A história da sua descoberta tem, contudo, algumas décadas. Ruslan Mishustin, um naturalista ucraniano da Universidade Estatal de Kherson apanhou sementes da Sternbergia mishustinii em 1997. Estas sementes só rebentaram e deram flor quatro anos depois. Nessa altura, compreendeu-se que a espécie era um narciso-de-Inverno, mas foram necessários vários anos de observação para se concluir que se tratava de uma espécie nova, cujo nome agora homenageia o naturalista ucraniano.
A nova planta tem flores amarelas, com apenas dois centímetros, que saem do chão entre Outubro e Novembro.
7- Um novo cogumelo descoberto no Mediterrâneo
Este é mais um caso em que a análise genética ajudou a identificar uma nova espécie, o Cyanoboletus mediterraneensis. Este cogumelo do tipo boleto foi descoberto no Norte de Israel e na ilha da Sardenha, na Itália.
Este tipo de cogumelo foi encontrado pela primeira vez em 2012. Mas, devido à sua morfologia, pensava-se que os indivíduos pertenciam à espécie Cyanoboletus pulverulentus, que habita as regiões temperadas da Europa. No entanto, a análise genética permitiu identificar os novos indivíduos como uma espécie autónoma.
O cogumelo cresce no carvalho da espécie Quercus calliprinos. A parte superior do chapéu é castanha e o resto do cogumelo é amarelo.

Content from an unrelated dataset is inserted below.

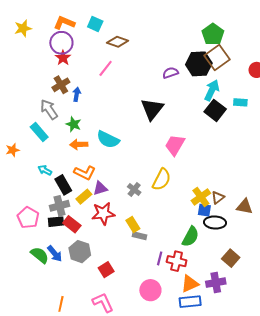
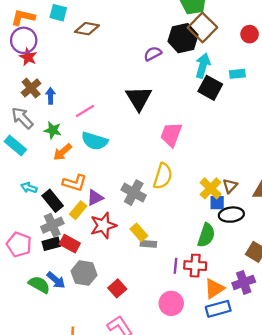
pink line: (106, 68) -> (85, 111), moved, turned 30
orange arrow: (79, 144) -> (62, 152), turned -30
gray cross: (134, 190) -> (134, 193), size x1.5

8- Alegria-do-lar presta homenagem aos defensores da floresta Ebo
A Impatients banen é uma nova espécie de alegria-do-lar e foi descoberta em cúpulas de granito no meio da floresta tropical Ebo, nos Camarões, na África Central. Os indivíduos desta espécie medem entre 10 e 60 centímetros e têm uma flor com duas cores: magenta e branca.
O nome da espécie presta homenagem aos Banen, que defenderam a floresta Ebo e fizeram protestos para a sua protecção. Em Agosto de 2020 foi obtida uma vitória: as concessões para a indústria madeireira foram suspensas. No entanto, a floresta continua ameaçada e ainda está muito pouco estudada a nível da sua biodiversidade.
9- Descoberta a parente mais próxima da batata-doce
A ancestralidade da batata-doce (Ipomoea batata) era um mistério. Esta espécie vegetal, da América, tem um valor agrícola muito importante. A nível genético, ela é conhecida por ser hexaplóide, isto significa que tem seis séries de cromossomas. Os humanos, por exemplo, têm apenas duas séries de cromossomas, são diplóides.
No mundo vegetal, este tipo de repetições de cromossomas é comum. Há alguns anos descobriu-se um parente evolutivo da batata-doce, a Ipomoea trífida. Mas esta espécie tinha apenas duas séries de cromossomas, portanto era um diplóide. Agora, Robert Scotland, um investigador da Universidade de Oxford descobriu a Ipomoea aequatoriensis, uma planta vinda do Equador.
Esta planta é tetraplóide – tem quatro séries de cromossomas – e parece ser a parente mais próxima da batata-doce. A espécie é comum e habita a região costeira do Equador. A descoberta “pode levar à criação de linhagens melhoradas de batata-doce, benéficas para a humanidade”, adianta o comunicado.
10- Uma nova árvore rara da Mata Atlântica
Antes da chegada dos portugueses à América do Sul, a Mata Atlântica estendia-se por uma grande parte do território que hoje é o Brasil. Agora, resta apenas 7% da sua área original. Num dos últimos fragmentos desta floresta, no estado de São Paulo, encontrou-se uma espécie nova de árvore parente da pitangueira, a Eugenia paranapanemensis.
A espécie pode atingir os 27 metros de altura e produz frutos amarelos-alaranjados. No entanto, os investigadores só descobriram três indivíduos adultos naquele local. Por isso, a Eugenia paranapanemensis foi considerada em perigo crítico de extinção.